JACKSON, Miss. (WLBT) - With one year of COVID-19 in the rearview mirror, we’re taking a closer look at the impact it’s had on the Black community in Mississippi.
Mississippi only trails the District of Columbia in the percentages of African Americans who’ve died from the virus.
COVID-19 has hit the Black community hard. Mary Robinson talked about that realization just after receiving her first dose of the vaccine.
“I’ve had a few friends to die from COVID,” said Robinson. “I just don’t want to be one of the numbers.”
But a look through the data shows the community took notice and turned the trends around early on after a concerted education effort.
“The other thing that has happened in the African American community that has impacted that and decreased those numbers significantly is... as the COVID pandemic has continued and has become a political thing with wearing masks and the other preventive measures we’ve advocated, it did not become political in the African American community,” described Dr. Claude Brunson, Mississippi State Medical Association Executive Director.

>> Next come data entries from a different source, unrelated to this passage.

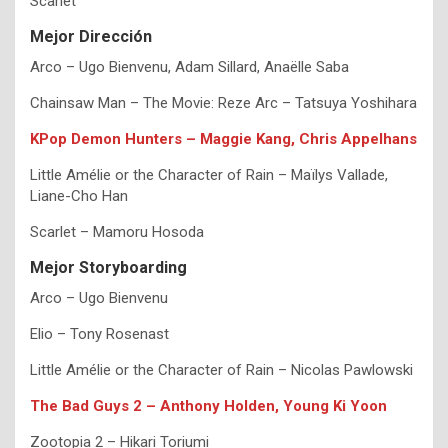
Scarlet
Mejor Dirección
Arco – Ugo Bienvenu, Adam Sillard, Anaëlle Saba
Chainsaw Man – The Movie: Reze Arc – Tatsuya Yoshihara
KPop Demon Hunters – Maggie Kang, Chris Appelhans
Little Amélie or the Character of Rain – Maïlys Vallade,
Liane-Cho Han
Scarlet – Mamoru Hosoda
Mejor Storyboarding
Arco – Ugo Bienvenu
Elio – Tony Rosenast
Little Amélie or the Character of Rain – Nicolas Pawlowski
The Bad Guys 2 – Anthony Holden, Young Ki Yoon
Zootopia 2 – Hikari Toriumi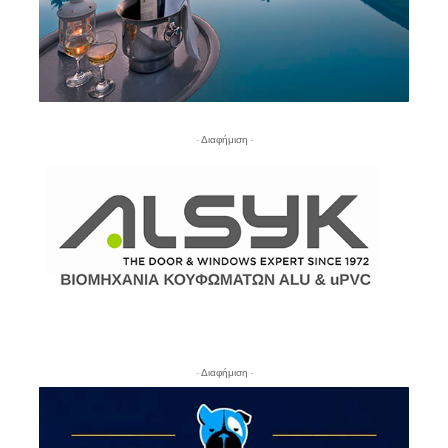
- Διαφήμιση -
- Διαφήμιση -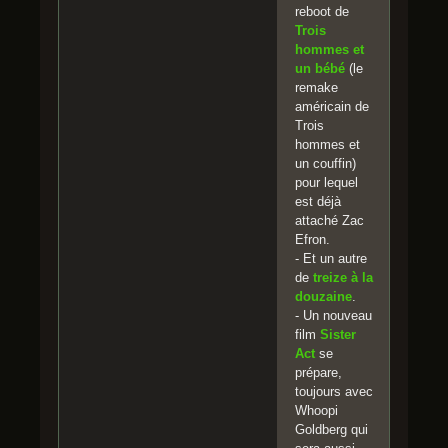
reboot de
Trois
hommes et
un bébé
(le
remake
américain de
Trois
hommes et
un couffin)
pour lequel
est déjà
attaché Zac
Efron.
- Et un autre
de
treize à la
douzaine
.
- Un nouveau
film
Sister
Act
se
prépare,
toujours avec
Whoopi
Goldberg qui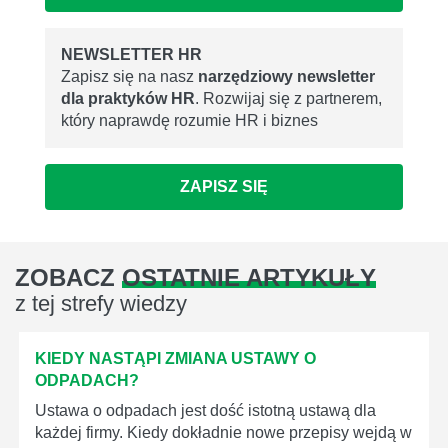
NEWSLETTER HR
Zapisz się na nasz
narzędziowy newsletter
dla praktyków HR
. Rozwijaj się z partnerem,
który naprawdę rozumie HR i biznes
ZAPISZ SIĘ
ZOBACZ
OSTATNIE ARTYKUŁY
z tej strefy wiedzy
KIEDY NASTĄPI ZMIANA USTAWY O
ODPADACH?
Ustawa o odpadach jest dość istotną ustawą dla
każdej firmy. Kiedy dokładnie nowe przepisy wejdą w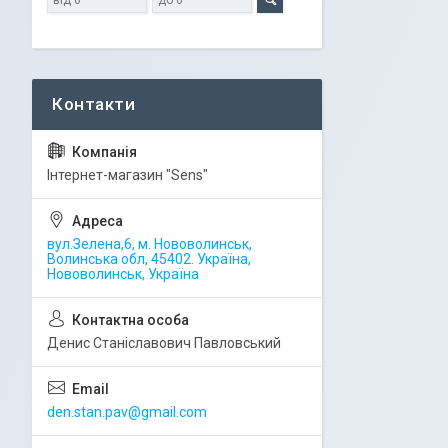
Iнтернет-магазин "Sens"
вул.Зелена,6, м. Нововолинськ,
Волинська обл, 45402. Україна,
Нововолинськ, Україна
Денис Станіславович Павловський
den.stan.pav@gmail.com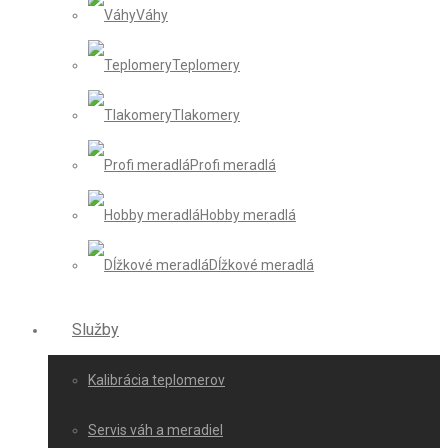
Váhy
Teplomery
Tlakomery
Profi meradlá
Hobby meradlá
Dĺžkové meradlá
Služby
Kalibrácia teplomerov
Servis váh a meradiel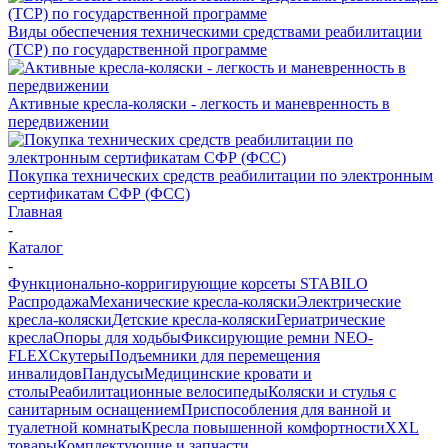
Виды обеспечения техническими средствами реабилитации
(ТСР) по государственной программе
Активные кресла-коляски - легкость и маневренность в
передвижении
Покупка технических средств реабилитации по электронным
сертификатам СФР (ФСС)
Главная
-
Каталог
-
Функционально-корригирующие корсеты STABILO
Распродажа
Механические кресла-коляски
Электрические
кресла-коляски
Детские кресла-коляски
Гериатрические
кресла
Опоры для ходьбы
Фиксирующие ремни NEO-
FLEX
Скутеры
Подъемники для перемещения
инвалидов
Пандусы
Медицинские кровати и
столы
Реабилитационные велосипеды
Коляски и стулья с
санитарным оснащением
Приспособления для ванной и
туалетной комнаты
Кресла повышенной комфортности
XXL
товары
Комплектующие и запчасти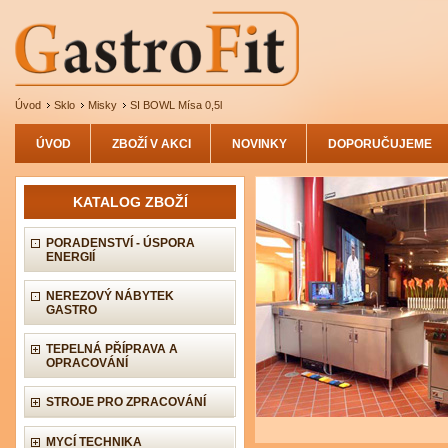
Úvod
Sklo
Misky
SI BOWL Mísa 0,5l
ÚVOD
ZBOŽÍ V AKCI
NOVINKY
DOPORUČUJEME
KATALOG ZBOŽÍ
PORADENSTVÍ - ÚSPORA
ENERGIÍ
NEREZOVÝ NÁBYTEK
GASTRO
TEPELNÁ PŘÍPRAVA A
OPRACOVÁNÍ
STROJE PRO ZPRACOVÁNÍ
MYCÍ TECHNIKA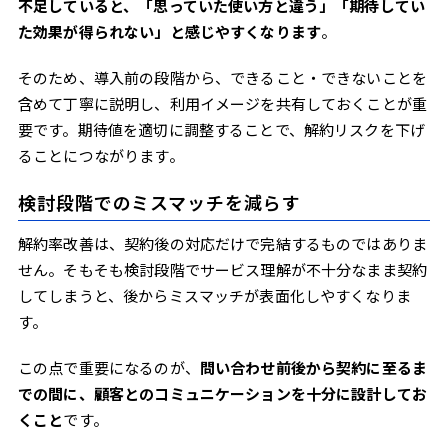
不足していると、「思っていた使い方と違う」「期待してい
た効果が得られない」と感じやすくなります
。
そのため、導入前の段階から、できること・できないことを
含めて丁寧に説明し、利用イメージを共有しておくことが重
要です。期待値を適切に調整することで、解約リスクを下げ
ることにつながります。
検討段階でのミスマッチを減らす
解約率改善は、契約後の対応だけで完結するものではありま
せん。そもそも検討段階でサービス理解が不十分なまま契約
してしまうと、後からミスマッチが表面化しやすくなりま
す。
この点で重要になるのが、
問い合わせ前後から契約に至るま
での間に、顧客とのコミュニケーションを十分に設計してお
くこと
です。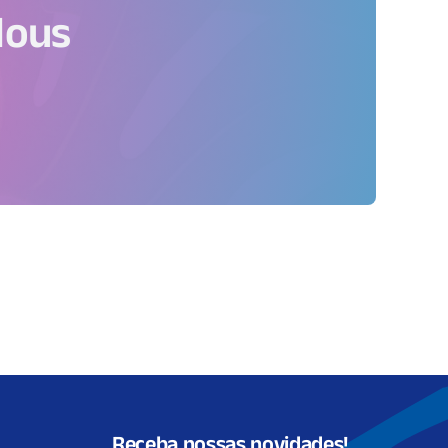
lous
Receba nossas novidades!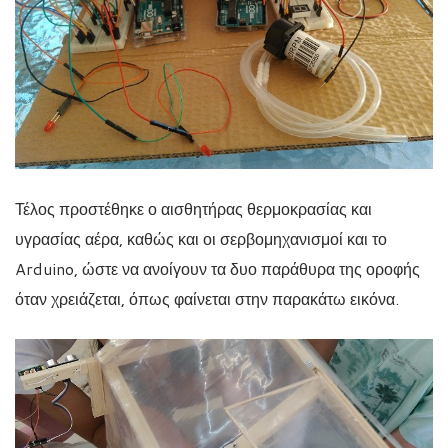
Τέλος προστέθηκε ο αισθητήρας θερμοκρασίας και
υγρασίας αέρα, καθώς και οι σερβομηχανισμοί και το
Arduino, ώστε να ανοίγουν τα δυο παράθυρα της οροφής
όταν χρειάζεται, όπως φαίνεται στην παρακάτω εικόνα.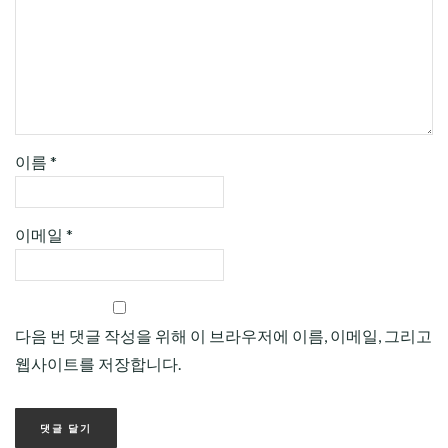
이름
*
이메일
*
다음 번 댓글 작성을 위해 이 브라우저에 이름, 이메일, 그리고
웹사이트를 저장합니다.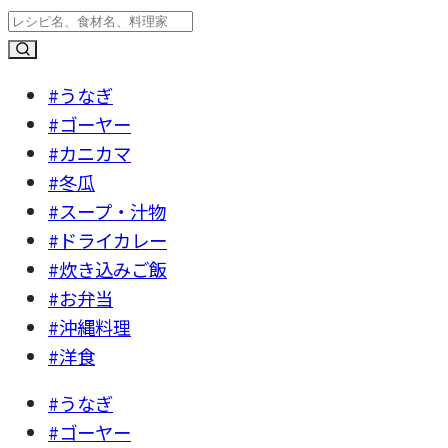
#うなぎ
#ゴーヤー
#カニカマ
#冬瓜
#スープ・汁物
#ドライカレー
#炊き込みご飯
#お弁当
#沖縄料理
#洋食
#うなぎ
#ゴーヤー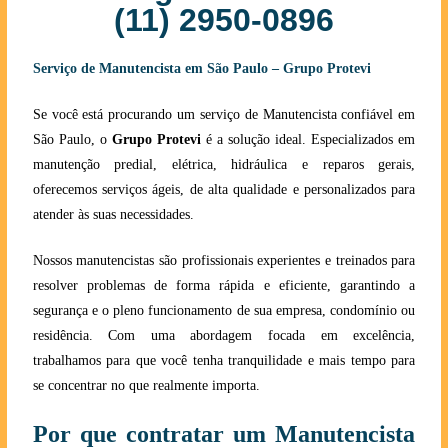
(11) 2950-0896
Serviço de Manutencista em São Paulo – Grupo Protevi
Se você está procurando um serviço de Manutencista confiável em
São Paulo, o
Grupo Protevi
é a solução ideal. Especializados em
manutenção predial, elétrica, hidráulica e reparos gerais,
oferecemos serviços ágeis, de alta qualidade e personalizados para
atender às suas necessidades.
Nossos manutencistas são profissionais experientes e treinados para
resolver problemas de forma rápida e eficiente, garantindo a
segurança e o pleno funcionamento de sua empresa, condomínio ou
residência. Com uma abordagem focada em excelência,
trabalhamos para que você tenha tranquilidade e mais tempo para
se concentrar no que realmente importa.
Por que contratar um Manutencista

Vaccines are the next link in the chain. Nurse practitioner Stacia Dunson is vaccinating patients curbside at her clinic.
“Most of my patients who come in say, ‘I’m more comfortable with you giving the vaccine,’” said Dunson. “I don’t want to go to another site where I don’t know the provider. I want the person that takes care of me whenever I need it. I want you... someone who looks like me.”
“I was hesitant. I wasn’t that trusting,” explained Robinson.
Health officials point to public vaccine events where leaders in the community showed they trusted the shot as a turning point in interest from within the Black community.
“About a month or month-and-a-half ago, the vaccination rate was about 15 percent at best in the African American community.”
As of the latest update, 27 percent of the vaccines administered in the state have gone to Black Mississippians.
The Executive Director of the State Medical Association tells us they’re now finding the issue is less about hesitancy and more about access. That’s something he says will continue to improve as the supply increases.